The shopping mall, whose construction started in July, will sit on a 20-acre land near the Karen shopping centre.
The commercial complex will comprise specialist shops, a “green supermarket”, 2,000 square metres central open space (community and social space), a blend of leisure options such as cinema, gym, spa, jogging track, lake with fishing activities, orchid garden and extensive green areas, amphitheater, over 1,000 vehicle parking slots “among others,” according to documents seen by the Business Daily.
A consortium of investors called Azalea Holdings is behind the project dubbed the Hub Karen.
“The Hub Karen is a two phase project, with the completion of phase one estimated by the third quarter of 2015. The first phase will offer 30,000 square meters of gross leasable area on two levels of retail,” said the firm in a statement.
The second phase is planned for completion in 2018.
The investors have lined up mix of debt and equity to finance the project. Its estimated size and the project value makes it one of the biggest shopping malls in Nairobi.
The first phase, which will be 30,000 square metres of available space, is equivalent to Sarit Centre and is larger than the Junction Mall which measures 26,000 square meters. It will also sit on bigger land than the nearby Galleria Mall’s 12 acres.
The first phase is also nearly as big as the Garden City Mall’s first phase which will cover 35,800 square metres. Garden City, which is being developed by private equity firm Actis, is set to be the largest shopping mall is East and Central Africa and will occupy 50,000 square meters.
Azalea did not mention the size of the second phase.
The Hub is targeting to be the centre for Karen area of Nairobi and is also targeting foreign visitors.
“Being close to the southern bypass it is easily accessible for both international and domestic tourists and brings a new dynamism to the area, positively impacting the community infrastructure,” said developers.
Knight Frank, the leasing agent for the Karen Hub said that despite the increase in the number of large shopping malls, demand for space is growing due to the growing mall culture and an unforeseen shortage.
Knight Frank chief executive Ben Woodhams said that the Westgate Mall terrorist attack of September 21 had created demand from retailers who want to replace outlets that were big revenue drivers.
“Following the Westgate attack there are many tenants who are looking for new outlets,” said Mr Woodhams.
Westgate Mall had 30,000 square metres and housed large retailers such as Nakumatt and chains such as Art Café who said that the attack destroyed their key outlets.

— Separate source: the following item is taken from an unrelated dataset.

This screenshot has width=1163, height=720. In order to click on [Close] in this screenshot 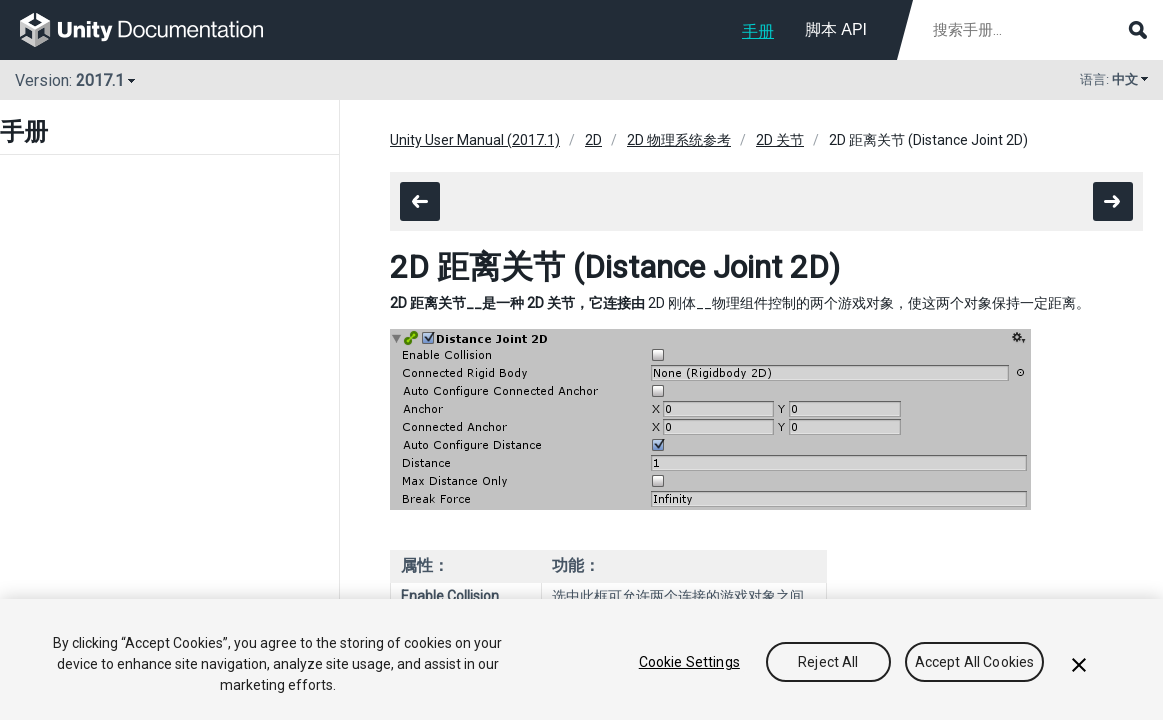, I will do `click(1079, 665)`.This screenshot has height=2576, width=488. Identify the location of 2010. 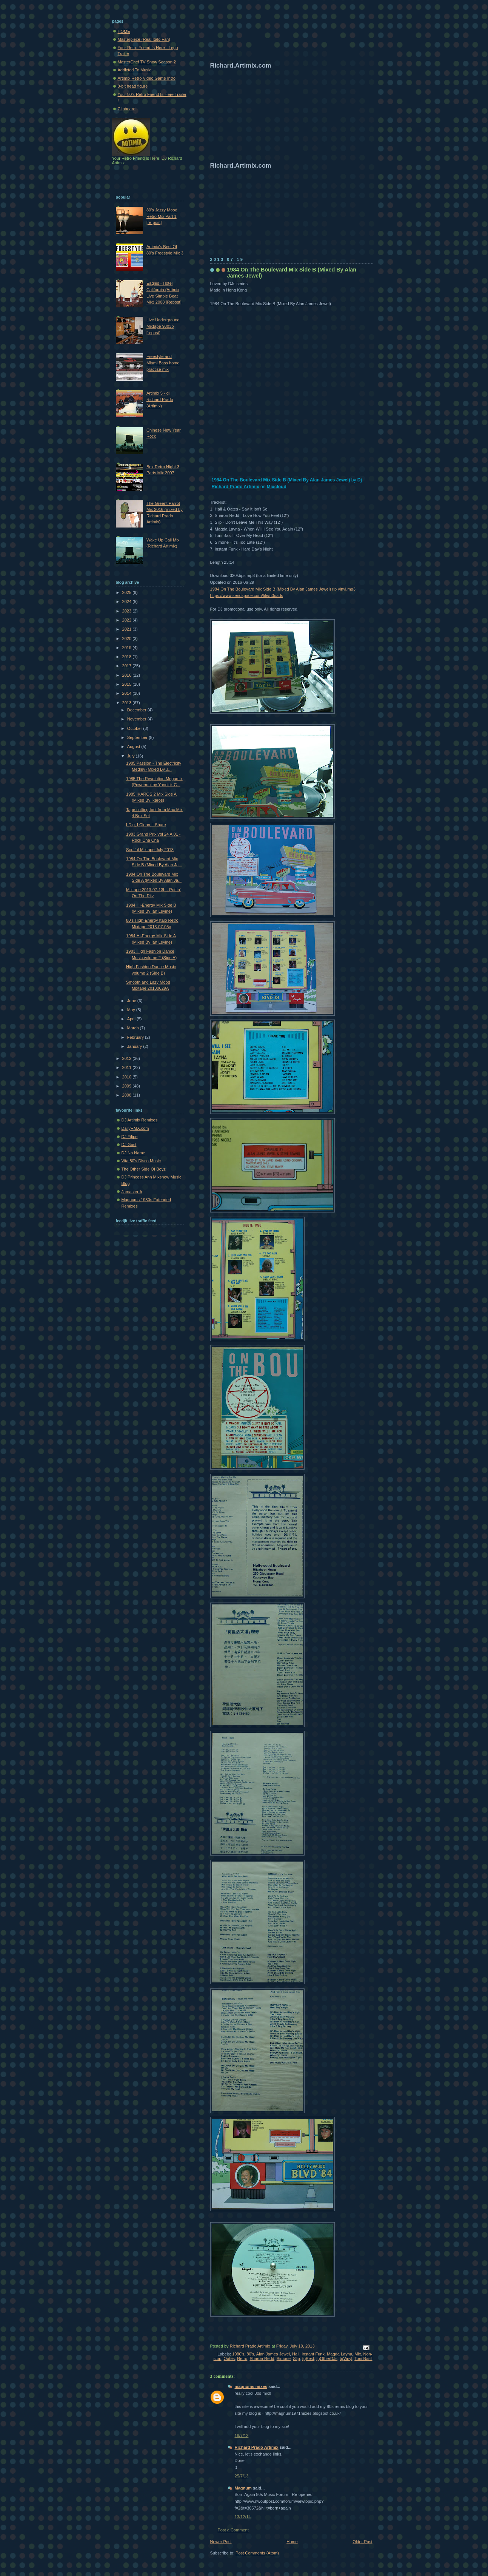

Property managers have also said that investors have shown interest in retail space since it attracts higher rental yields than office, residential and industrial properties.
Data from Broll, a South African property management firm, says that in 2012 retail space attracted rent of up to $35 (Sh3,060) per square meter, higher than an equivalent office space which attracted rent of between $15 (Sh1,311) and $9(Sh787), while industrial space fetched the least at between $4.50 (Sh393) and $3(Sh262) per square metre.
These rates are attracting international investors. Stanlib, the asset management arm of South Africa’s Liberty Group, had previously said that it planned to invest as much as Sh5.2 billion in developing shopping malls in Kenya within the next two years.
Azalea Holdings’ environmental impact assessment to the National Environment Management Authority says in April says that the project will also include infrastructure that supports outdoor activities.